Dataset items
⁂
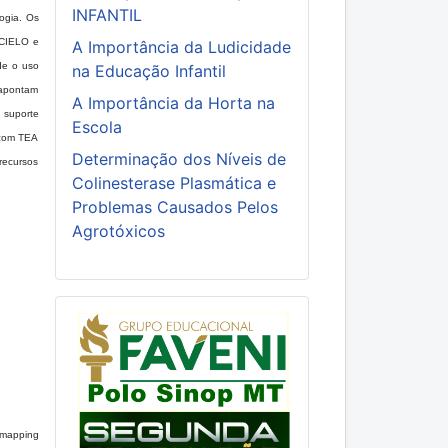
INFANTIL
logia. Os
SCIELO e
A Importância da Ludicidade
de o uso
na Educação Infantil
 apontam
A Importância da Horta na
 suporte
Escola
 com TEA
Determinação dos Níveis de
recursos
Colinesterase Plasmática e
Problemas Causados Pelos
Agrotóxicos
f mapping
⁂
■ **Task description**
Filter the data, keeping only the lines that contain "Importância".

■ **Completed exercise**
A Importância da Ludicidade
A Importância da Horta na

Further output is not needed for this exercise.